On 2018-07-23 13:04, Giampaolo Rodola' wrote:
On Mon, Jul 23, 2018 at 3:12 AM Steven D'Aprano <st...@pearwood.info> wrote:
> ? has no spaces, it's literally "variable names interrupted by
> question marks" and evaluation can stop at any time while scanning the
> line from left to right.

Just like ordinary attribute access.

This is the point I was making earlier: you accept existing punctuation
doing these things:

    try:
        obj.spam.egsg.tomato.cheese  # oops a typo
    except AttributeError:
        # evaluation can stop at any time
        ...

while demanding a higher standard for new punctuation.

All of your criticisms of ? punctuation applies to . as well.

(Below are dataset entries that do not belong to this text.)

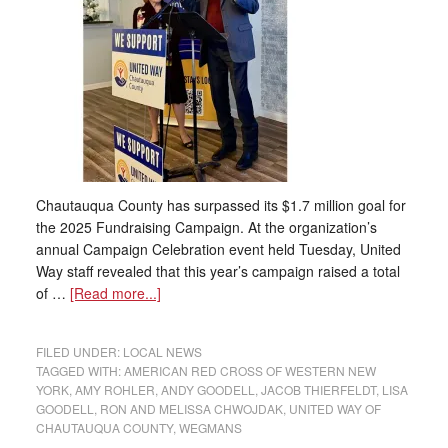
Chautauqua County has surpassed its $1.7 million goal for
the 2025 Fundraising Campaign. At the organization’s
annual Campaign Celebration event held Tuesday, United
Way staff revealed that this year’s campaign raised a total
of …
[Read more...]
FILED UNDER:
LOCAL NEWS
TAGGED WITH:
AMERICAN RED CROSS OF WESTERN NEW
YORK
,
AMY ROHLER
,
ANDY GOODELL
,
JACOB THIERFELDT
,
LISA
GOODELL
,
RON AND MELISSA CHWOJDAK
,
UNITED WAY OF
CHAUTAUQUA COUNTY
,
WEGMANS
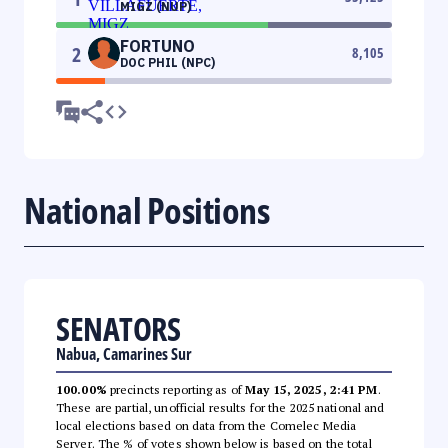
MIGZ (NUP)
FORTUNO
2
8,105
DOC PHIL (NPC)
National Positions
SENATORS
Nabua, Camarines Sur
100.00%
precincts reporting as of
May 15, 2025, 2:41 PM
.
These are partial, unofficial results for the 2025 national and
local elections based on data from the Comelec Media
Server. The % of votes shown below is based on the total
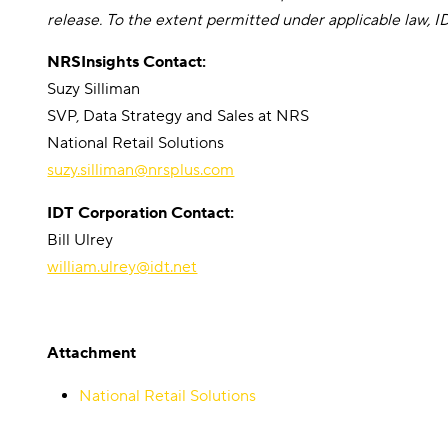
release. To the extent permitted under applicable law, 
NRSInsights Contact:
Suzy Silliman
SVP, Data Strategy and Sales at NRS
National Retail Solutions
suzy.silliman@nrsplus.com
IDT Corporation Contact:
Bill Ulrey
william.ulrey@idt.net
Attachment
National Retail Solutions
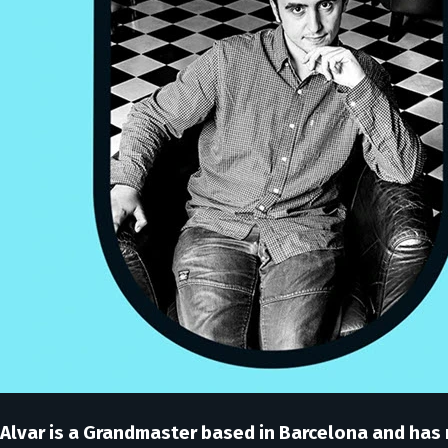
Alvar is a Grandmaster based in Barcelona and has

I don't think they do. For once, "a.b" does one and one thing only,
"a?.b" does two and that's a fundamental difference (explicitness). It
does so by introducing a brand new operator ("?") which can be spelled
in two forms ("a?.b" and "a?[b]") by using two adjacent symbols not
interrupted by any space, which is an absolute first in the Python
syntax and that's the second and fundamental difference. I cannot move
the same criticism to the "a.b" form: it's simpler, it does one thing
and it uses one symbol.

[snip]
I think you're misunderstanding something: we're not talking about a special operator "?" that somehow combines with existing operators, we're talking about completely new and separate operators "?.", "?[", etc., which resemble the existing ".", "[", etc.